Is there anyone here with a similar setup where they have decently powerful CPU together with a Nvidia GPU? I’m quite happy with my current solution, where I only let the GPU do the HEVC decode (mainly to save memory space). and by design, when the checkmark for “HW transcoding” is enabled, all encodes are done by the GPU.

Now, after Plex will inevitable enable HW decode on Nvidia GPU’s native, Can I still use a bash script to force H264 transcodes on the CPU and HEVC on the GPU? I’m not sure what “flags” Plex uses for it’s encoder to forward something to the GPU and/or CPU.

I would like to know if this will be possible after the release.

That would be possible if using a wrapper script to edit the attributes passed to the transcoder. Very similar to what is being done now to add the support, the same thing can be done to remove the nvdec enablement.

This is something I’m intending to work into the patching script so users can tune their options of what to leverage nvdec for versus not.

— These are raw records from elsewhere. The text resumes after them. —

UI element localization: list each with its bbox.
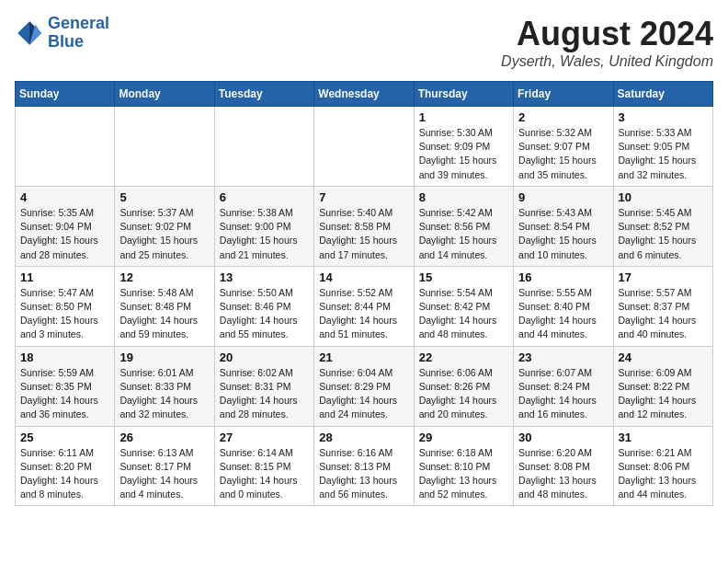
day-info: Sunrise: 5:57 AMSunset: 8:37 PMDaylight:… (619, 286, 708, 342)
day-number: 6 (220, 190, 309, 204)
day-info: Sunrise: 5:48 AMSunset: 8:48 PMDaylight:… (119, 286, 209, 342)
week-row-2: 4Sunrise: 5:35 AMSunset: 9:04 PMDaylight… (16, 186, 713, 266)
day-number: 13 (220, 270, 309, 284)
day-cell: 22Sunrise: 6:06 AMSunset: 8:26 PMDayligh… (414, 346, 513, 426)
week-row-3: 11Sunrise: 5:47 AMSunset: 8:50 PMDayligh… (16, 266, 713, 346)
day-number: 15 (419, 270, 508, 284)
day-header-monday: Monday (115, 82, 214, 107)
day-cell: 9Sunrise: 5:43 AMSunset: 8:54 PMDaylight… (514, 186, 613, 266)
day-number: 23 (518, 350, 608, 364)
day-number: 18 (20, 350, 109, 364)
day-info: Sunrise: 6:21 AMSunset: 8:06 PMDaylight:… (619, 446, 708, 502)
logo-line1: General (48, 14, 109, 32)
day-number: 19 (119, 350, 209, 364)
month-title: August 2024 (501, 15, 713, 53)
day-number: 4 (20, 190, 109, 204)
day-cell: 14Sunrise: 5:52 AMSunset: 8:44 PMDayligh… (314, 266, 414, 346)
day-cell: 8Sunrise: 5:42 AMSunset: 8:56 PMDaylight… (414, 186, 513, 266)
day-cell (115, 107, 214, 187)
day-header-wednesday: Wednesday (314, 82, 414, 107)
day-number: 17 (619, 270, 708, 284)
day-number: 27 (220, 431, 309, 444)
day-info: Sunrise: 5:54 AMSunset: 8:42 PMDaylight:… (419, 286, 508, 342)
day-header-friday: Friday (514, 82, 613, 107)
day-info: Sunrise: 6:20 AMSunset: 8:08 PMDaylight:… (518, 446, 608, 502)
day-number: 11 (20, 270, 109, 284)
day-info: Sunrise: 5:40 AMSunset: 8:58 PMDaylight:… (319, 206, 408, 262)
logo-line2: Blue (48, 32, 84, 51)
day-info: Sunrise: 5:43 AMSunset: 8:54 PMDaylight:… (518, 206, 608, 262)
calendar-header-row: SundayMondayTuesdayWednesdayThursdayFrid… (16, 82, 713, 107)
day-number: 26 (119, 431, 209, 444)
day-number: 29 (419, 431, 508, 444)
day-info: Sunrise: 5:30 AMSunset: 9:09 PMDaylight:… (419, 126, 508, 182)
day-info: Sunrise: 5:42 AMSunset: 8:56 PMDaylight:… (419, 206, 508, 262)
day-info: Sunrise: 6:18 AMSunset: 8:10 PMDaylight:… (419, 446, 508, 502)
day-cell: 15Sunrise: 5:54 AMSunset: 8:42 PMDayligh… (414, 266, 513, 346)
day-cell: 23Sunrise: 6:07 AMSunset: 8:24 PMDayligh… (514, 346, 613, 426)
page-header: General Blue August 2024 Dyserth, Wales,… (15, 15, 713, 70)
day-info: Sunrise: 5:55 AMSunset: 8:40 PMDaylight:… (518, 286, 608, 342)
day-number: 1 (419, 110, 508, 124)
calendar: SundayMondayTuesdayWednesdayThursdayFrid… (15, 81, 713, 506)
day-info: Sunrise: 6:16 AMSunset: 8:13 PMDaylight:… (319, 446, 408, 502)
day-cell: 29Sunrise: 6:18 AMSunset: 8:10 PMDayligh… (414, 426, 513, 506)
day-info: Sunrise: 5:35 AMSunset: 9:04 PMDaylight:… (20, 206, 109, 262)
day-info: Sunrise: 5:38 AMSunset: 9:00 PMDaylight:… (220, 206, 309, 262)
day-number: 30 (518, 431, 608, 444)
day-cell (214, 107, 313, 187)
week-row-5: 25Sunrise: 6:11 AMSunset: 8:20 PMDayligh… (16, 426, 713, 506)
day-cell: 11Sunrise: 5:47 AMSunset: 8:50 PMDayligh… (16, 266, 115, 346)
day-info: Sunrise: 5:47 AMSunset: 8:50 PMDaylight:… (20, 286, 109, 342)
day-info: Sunrise: 6:04 AMSunset: 8:29 PMDaylight:… (319, 366, 408, 422)
day-cell: 10Sunrise: 5:45 AMSunset: 8:52 PMDayligh… (613, 186, 712, 266)
day-header-tuesday: Tuesday (214, 82, 313, 107)
day-info: Sunrise: 5:59 AMSunset: 8:35 PMDaylight:… (20, 366, 109, 422)
day-number: 8 (419, 190, 508, 204)
day-cell: 19Sunrise: 6:01 AMSunset: 8:33 PMDayligh… (115, 346, 214, 426)
day-info: Sunrise: 6:14 AMSunset: 8:15 PMDaylight:… (220, 446, 309, 502)
day-cell: 21Sunrise: 6:04 AMSunset: 8:29 PMDayligh… (314, 346, 414, 426)
day-info: Sunrise: 5:45 AMSunset: 8:52 PMDaylight:… (619, 206, 708, 262)
day-cell (314, 107, 414, 187)
day-number: 21 (319, 350, 408, 364)
day-info: Sunrise: 5:33 AMSunset: 9:05 PMDaylight:… (619, 126, 708, 182)
day-number: 25 (20, 431, 109, 444)
day-cell: 2Sunrise: 5:32 AMSunset: 9:07 PMDaylight… (514, 107, 613, 187)
week-row-4: 18Sunrise: 5:59 AMSunset: 8:35 PMDayligh… (16, 346, 713, 426)
day-cell: 7Sunrise: 5:40 AMSunset: 8:58 PMDaylight… (314, 186, 414, 266)
day-cell: 18Sunrise: 5:59 AMSunset: 8:35 PMDayligh… (16, 346, 115, 426)
day-info: Sunrise: 5:37 AMSunset: 9:02 PMDaylight:… (119, 206, 209, 262)
day-number: 9 (518, 190, 608, 204)
day-header-thursday: Thursday (414, 82, 513, 107)
day-info: Sunrise: 5:50 AMSunset: 8:46 PMDaylight:… (220, 286, 309, 342)
logo-icon (15, 18, 44, 48)
day-number: 14 (319, 270, 408, 284)
day-info: Sunrise: 5:32 AMSunset: 9:07 PMDaylight:… (518, 126, 608, 182)
location: Dyserth, Wales, United Kingdom (501, 53, 713, 70)
day-cell (16, 107, 115, 187)
day-cell: 20Sunrise: 6:02 AMSunset: 8:31 PMDayligh… (214, 346, 313, 426)
day-number: 5 (119, 190, 209, 204)
day-cell: 30Sunrise: 6:20 AMSunset: 8:08 PMDayligh… (514, 426, 613, 506)
day-cell: 17Sunrise: 5:57 AMSunset: 8:37 PMDayligh… (613, 266, 712, 346)
day-info: Sunrise: 6:02 AMSunset: 8:31 PMDaylight:… (220, 366, 309, 422)
day-info: Sunrise: 6:07 AMSunset: 8:24 PMDaylight:… (518, 366, 608, 422)
day-info: Sunrise: 5:52 AMSunset: 8:44 PMDaylight:… (319, 286, 408, 342)
day-cell: 16Sunrise: 5:55 AMSunset: 8:40 PMDayligh… (514, 266, 613, 346)
day-cell: 1Sunrise: 5:30 AMSunset: 9:09 PMDaylight… (414, 107, 513, 187)
day-info: Sunrise: 6:13 AMSunset: 8:17 PMDaylight:… (119, 446, 209, 502)
logo: General Blue (15, 15, 109, 52)
day-number: 24 (619, 350, 708, 364)
title-block: August 2024 Dyserth, Wales, United Kingd… (501, 15, 713, 70)
day-number: 2 (518, 110, 608, 124)
day-number: 3 (619, 110, 708, 124)
day-cell: 25Sunrise: 6:11 AMSunset: 8:20 PMDayligh… (16, 426, 115, 506)
day-cell: 4Sunrise: 5:35 AMSunset: 9:04 PMDaylight… (16, 186, 115, 266)
day-cell: 26Sunrise: 6:13 AMSunset: 8:17 PMDayligh… (115, 426, 214, 506)
day-number: 28 (319, 431, 408, 444)
day-number: 16 (518, 270, 608, 284)
day-cell: 28Sunrise: 6:16 AMSunset: 8:13 PMDayligh… (314, 426, 414, 506)
day-cell: 31Sunrise: 6:21 AMSunset: 8:06 PMDayligh… (613, 426, 712, 506)
week-row-1: 1Sunrise: 5:30 AMSunset: 9:09 PMDaylight… (16, 107, 713, 187)
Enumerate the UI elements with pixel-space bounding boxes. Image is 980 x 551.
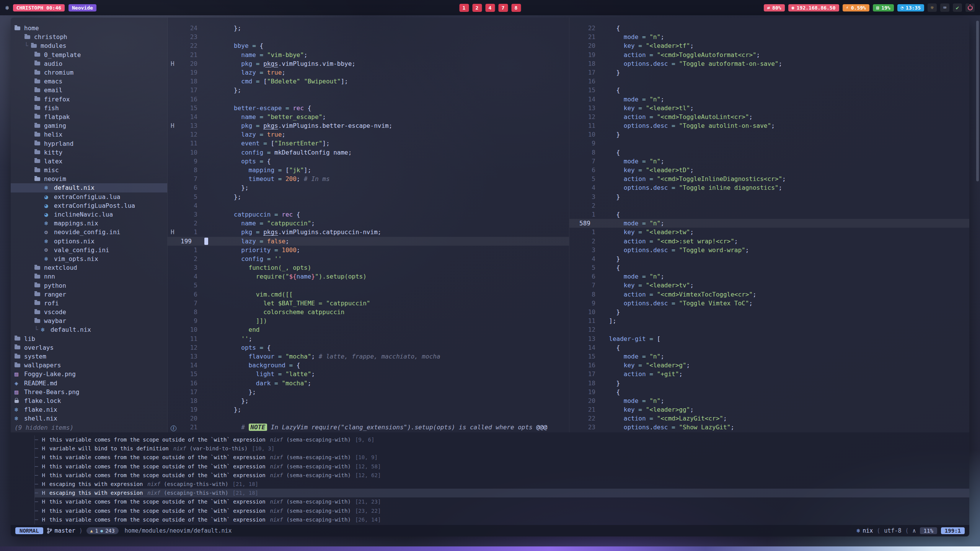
nixos-logo-icon[interactable]: ❄: [5, 4, 9, 11]
code-line[interactable]: 2 config = '': [168, 254, 569, 263]
code-line[interactable]: 17 };: [168, 388, 569, 396]
code-line[interactable]: 23: [168, 33, 569, 41]
tree-item-misc[interactable]: misc: [11, 166, 167, 174]
tree-item-fish[interactable]: fish: [11, 104, 167, 112]
code-line[interactable]: 20 mode = "n";: [569, 396, 969, 405]
diagnostic-row[interactable]: ─Hescaping this with expressionnixf(esca…: [35, 480, 969, 489]
code-line[interactable]: 12 lazy = true;: [168, 130, 569, 139]
code-line[interactable]: 6 key = "<leader>tD";: [569, 166, 969, 174]
tree-item-home[interactable]: home: [11, 24, 167, 33]
code-line[interactable]: 19 lazy = true;: [168, 68, 569, 77]
code-line[interactable]: 9: [569, 139, 969, 148]
tree-item-audio[interactable]: audio: [11, 59, 167, 68]
code-line[interactable]: 16 key = "<leader>g";: [569, 361, 969, 370]
code-line[interactable]: 2 action = "<cmd>:set wrap!<cr>";: [569, 237, 969, 246]
code-line[interactable]: 22 bbye = {: [168, 41, 569, 50]
tree-item-README.md[interactable]: ◈README.md: [11, 379, 167, 388]
tree-item-kitty[interactable]: kitty: [11, 148, 167, 157]
workspace-8[interactable]: 8: [511, 4, 521, 12]
workspace-1[interactable]: 1: [459, 4, 469, 12]
tree-item-inclineNavic.lua[interactable]: ◕inclineNavic.lua: [11, 210, 167, 219]
code-line[interactable]: 12 action = "<cmd>ToggleAutoLint<cr>";: [569, 112, 969, 121]
code-line[interactable]: 12 opts = {: [168, 343, 569, 352]
code-line[interactable]: 14 {: [569, 343, 969, 352]
tree-item-christoph[interactable]: christoph: [11, 33, 167, 41]
diagnostic-row[interactable]: ─Hthis variable comes from the scope out…: [35, 507, 969, 515]
code-line[interactable]: 8 action = "<cmd>VimtexTocToggle<cr>";: [569, 290, 969, 299]
code-line[interactable]: 17 };: [168, 86, 569, 95]
tree-item-nnn[interactable]: nnn: [11, 272, 167, 281]
tree-item-wallpapers[interactable]: wallpapers: [11, 361, 167, 370]
code-line[interactable]: 1 priority = 1000;: [168, 246, 569, 254]
code-line[interactable]: H1 pkg = pkgs.vimPlugins.catppuccin-nvim…: [168, 228, 569, 236]
code-line[interactable]: 7 let $BAT_THEME = "catppuccin": [168, 299, 569, 308]
code-line[interactable]: 15 mode = "n";: [569, 352, 969, 361]
diagnostic-row[interactable]: ─Hthis variable comes from the scope out…: [35, 515, 969, 524]
scrollbar[interactable]: [976, 21, 979, 181]
tree-item-extraConfigLuaPost.lua[interactable]: ◕extraConfigLuaPost.lua: [11, 201, 167, 210]
tree-item-options.nix[interactable]: ❄options.nix: [11, 237, 167, 246]
code-line[interactable]: 11 options.desc = "Toggle autolint-on-sa…: [569, 121, 969, 130]
code-line[interactable]: 20: [168, 414, 569, 423]
power-icon[interactable]: [965, 3, 975, 12]
tree-item-Three-Bears.png[interactable]: ▨Three-Bears.png: [11, 388, 167, 396]
code-line[interactable]: 16: [569, 77, 969, 86]
code-line[interactable]: 3 function(_, opts): [168, 263, 569, 272]
workspace-2[interactable]: 2: [472, 4, 482, 12]
code-line[interactable]: 11 '';: [168, 334, 569, 343]
code-line[interactable]: 5: [168, 281, 569, 290]
code-line[interactable]: 4 options.desc = "Toggle inline diagnost…: [569, 183, 969, 192]
code-line[interactable]: 15 better-escape = rec {: [168, 104, 569, 112]
tree-item-vscode[interactable]: vscode: [11, 308, 167, 316]
diagnostic-row[interactable]: ─Hthis variable comes from the scope out…: [35, 471, 969, 480]
tree-item-vim_opts.nix[interactable]: ❄vim_opts.nix: [11, 254, 167, 263]
tree-item-nextcloud[interactable]: nextcloud: [11, 263, 167, 272]
code-line[interactable]: 7 key = "<leader>tv";: [569, 281, 969, 290]
code-line[interactable]: 11 ];: [569, 316, 969, 325]
code-line[interactable]: 6 mode = "n";: [569, 272, 969, 281]
memory-widget[interactable]: ▤19%: [873, 4, 894, 11]
transfer-widget[interactable]: ⇄80%: [764, 4, 785, 11]
tree-item-vale_config.ini[interactable]: ⚙vale_config.ini: [11, 246, 167, 254]
tree-item-latex[interactable]: latex: [11, 157, 167, 166]
tree-item-gaming[interactable]: gaming: [11, 121, 167, 130]
tree-item-ranger[interactable]: ranger: [11, 290, 167, 299]
tree-item-default.nix[interactable]: ❄default.nix: [11, 183, 167, 192]
network-widget[interactable]: ◉192.168.86.50: [788, 4, 839, 11]
tree-item-lib[interactable]: lib: [11, 334, 167, 343]
tree-item-flake.lock[interactable]: flake.lock: [11, 396, 167, 405]
tree-item-neovim[interactable]: neovim: [11, 174, 167, 183]
code-line[interactable]: 3 catppuccin = rec {: [168, 210, 569, 219]
code-line[interactable]: 9 ]]): [168, 316, 569, 325]
cpu-widget[interactable]: ⚡0.59%: [843, 4, 869, 11]
tree-item-shell.nix[interactable]: ❄shell.nix: [11, 414, 167, 423]
tree-item-modules[interactable]: └modules: [11, 41, 167, 50]
diagnostic-row[interactable]: ─Hthis variable comes from the scope out…: [35, 497, 969, 506]
tree-item-python[interactable]: python: [11, 281, 167, 290]
check-status-icon[interactable]: ✔: [953, 3, 962, 12]
code-line[interactable]: 17 }: [569, 68, 969, 77]
code-line[interactable]: 2 name = "catppuccin";: [168, 219, 569, 228]
code-line[interactable]: 19 action = "<cmd>ToggleAutoformat<cr>";: [569, 51, 969, 59]
tree-item-default.nix[interactable]: └❄default.nix: [11, 325, 167, 334]
code-line[interactable]: 22 action = "<cmd>LazyGit<cr>";: [569, 414, 969, 423]
tree-item-emacs[interactable]: emacs: [11, 77, 167, 86]
code-line[interactable]: 589 mode = "n";: [569, 219, 969, 228]
code-line[interactable]: 21 mode = "n";: [569, 33, 969, 41]
code-line[interactable]: 3 }: [569, 192, 969, 201]
code-line[interactable]: 5 action = "<cmd>ToggleInlineDiagnostics…: [569, 174, 969, 183]
code-line[interactable]: 13 key = "<leader>tl";: [569, 104, 969, 112]
git-branch[interactable]: master: [47, 527, 75, 534]
code-line[interactable]: 5 {: [569, 263, 969, 272]
keyboard-layout-icon[interactable]: ⌨: [940, 3, 949, 12]
code-line[interactable]: 10 }: [569, 308, 969, 316]
code-line[interactable]: 18 }: [569, 379, 969, 388]
code-line[interactable]: 19 };: [168, 405, 569, 414]
tree-item-0_template[interactable]: 0_template: [11, 51, 167, 59]
tree-item-flatpak[interactable]: flatpak: [11, 112, 167, 121]
tree-item-system[interactable]: system: [11, 352, 167, 361]
code-line[interactable]: 5 };: [168, 192, 569, 201]
tree-item-waybar[interactable]: waybar: [11, 316, 167, 325]
code-line[interactable]: 21 name = "vim-bbye";: [168, 51, 569, 59]
code-line[interactable]: 8 mapping = ["jk"];: [168, 166, 569, 174]
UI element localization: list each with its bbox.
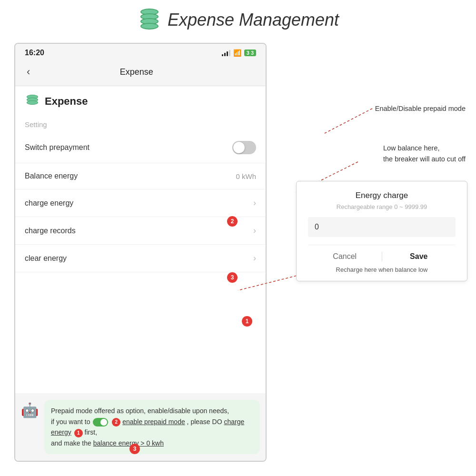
annotation-2-toggle: 2 (227, 216, 238, 227)
dialog-buttons: Cancel Save (308, 245, 456, 261)
annotation-low-balance: Low balance here, the breaker will auto … (383, 143, 466, 165)
low-balance-text-1: Low balance here, (383, 144, 440, 152)
dialog-title: Energy charge (308, 191, 456, 200)
page-title: Expense Management (168, 10, 339, 30)
robot-icon: 🤖 (21, 402, 39, 418)
balance-energy-value: 0 kWh (236, 172, 256, 180)
status-time: 16:20 (25, 49, 44, 57)
battery-icon: 3 3 (244, 50, 256, 56)
clear-energy-chevron: › (253, 253, 256, 263)
dialog-note: Recharge here when balance low (308, 266, 456, 273)
list-item-clear-energy[interactable]: clear energy › (15, 245, 266, 272)
balance-energy-label: Balance energy (25, 172, 78, 180)
coins-icon (137, 9, 162, 31)
setting-label: Setting (15, 113, 266, 132)
switch-prepayment-label: Switch prepayment (25, 143, 89, 152)
info-text-2: if you want to (51, 418, 90, 426)
info-bubble: Prepaid mode offered as option, enable/d… (44, 400, 260, 454)
charge-energy-label: charge energy (25, 199, 73, 208)
list-item-charge-energy[interactable]: charge energy › (15, 189, 266, 217)
page-header: Expense Management (0, 0, 476, 38)
info-text-4: , please DO (187, 418, 222, 426)
charge-records-chevron: › (253, 226, 256, 236)
clear-energy-label: clear energy (25, 254, 67, 263)
nav-bar: ‹ Expense (15, 60, 266, 86)
charge-records-label: charge records (25, 227, 76, 235)
energy-charge-dialog: Energy charge Rechargeable range 0 ~ 999… (296, 181, 467, 281)
annotation-3-bottom: 3 (129, 444, 140, 454)
info-text-8: balance energy > 0 kwh (93, 439, 164, 447)
list-item-switch-prepayment[interactable]: Switch prepayment (15, 132, 266, 163)
nav-title: Expense (34, 67, 239, 77)
dialog-cancel-button[interactable]: Cancel (308, 252, 382, 261)
expense-coins-icon (25, 95, 40, 108)
info-toggle-inline (93, 418, 108, 426)
dialog-subtitle: Rechargeable range 0 ~ 9999.99 (308, 203, 456, 210)
wifi-icon: 📶 (233, 49, 241, 57)
annotation-1-inline: 1 (74, 429, 83, 437)
svg-line-0 (325, 109, 372, 133)
annotation-3-balance: 3 (227, 272, 238, 283)
info-text-7: and make the (51, 439, 91, 447)
low-balance-text-2: the breaker will auto cut off (383, 155, 466, 163)
expense-title: Expense (45, 95, 88, 108)
dialog-save-button[interactable]: Save (382, 252, 456, 261)
annotation-2-inline: 2 (112, 418, 120, 426)
status-bar: 16:20 📶 3 3 (15, 44, 266, 60)
switch-prepayment-toggle-area (232, 141, 256, 154)
energy-input[interactable] (308, 217, 456, 237)
phone-frame: 16:20 📶 3 3 ‹ Expense Expense (14, 43, 267, 462)
charge-energy-chevron: › (253, 198, 256, 208)
info-text-1: Prepaid mode offered as option, enable/d… (51, 407, 229, 415)
annotation-1-charge: 1 (242, 316, 252, 327)
toggle-thumb (233, 142, 245, 153)
prepayment-toggle[interactable] (232, 141, 256, 154)
list-item-balance-energy: Balance energy 0 kWh (15, 163, 266, 189)
signal-icon (222, 50, 230, 56)
info-text-6: first, (85, 428, 97, 436)
bottom-info-box: 🤖 Prepaid mode offered as option, enable… (15, 393, 266, 461)
status-icons: 📶 3 3 (222, 49, 256, 57)
back-button[interactable]: ‹ (23, 64, 34, 80)
info-text-3: enable prepaid mode (122, 418, 185, 426)
expense-header: Expense (15, 86, 266, 113)
balance-energy-value-area: 0 kWh (236, 172, 256, 180)
annotation-enable-disable: Enable/Disable prepaid mode (375, 105, 466, 112)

Sounds very interesting. That way we could load-balance ourselves. Something I’m planning on adding, is time-dependent (or even load-dependent) trasnscoder settings. This way I can use the limited (but energy efficient) resources of the GPU during low-load scenario’s, but let the CPU kick in during high times, when more resources are required. All these are nice advanced options that only apply for a few of us. Still nice to have :slight_smile:

If you mean load by number of streams, you can already do that by not using the patch if you’re using a non unlimited stream card. It would use your GPU for the first 2 streams then the cpu after that.

Unlimited is not really unlimited though. You are still limited tto memory usage or encoder/decoder speeds. So I meant load balancing where I put like 8 HEVC streams on the gpu where it will be close to max usage so the rest will be for the CPU.

So a year later. I finally read through all of y’all’s comments. Great conversations. But now the real question no one has asked in a while. Does PMS on Linux support HW decoding out of the box without doing a fancy patch? I’d rather not mess with my system more than I need to. Wife got mad at me the last time I took our server down tinkering.

Intel Graphics: Yes Nvidia:No

If you truly read the entire thread and don’t understand, this isn’t the right thread for you and you should wait.

2 Likes

Not out of the box yet, but can be doen with a minor fix. See this thread here: Guide: NVDEC Hardware Acceleration Patch for Plex Media Server on Linux

1 Like

@ChuckPA Given there have been hacky ways found to enable HW decoding, its obviously possible currently, but are you aware and able to tell us a reason it wasn’t a part of the update that made it possible to enable with our wrapper script? I realize you have no road-maps or anything solid right now, I’m just curious as to the reason. I assume its QA processes and whatnot, but I figure why not ask. If not, no worries man. Thanks!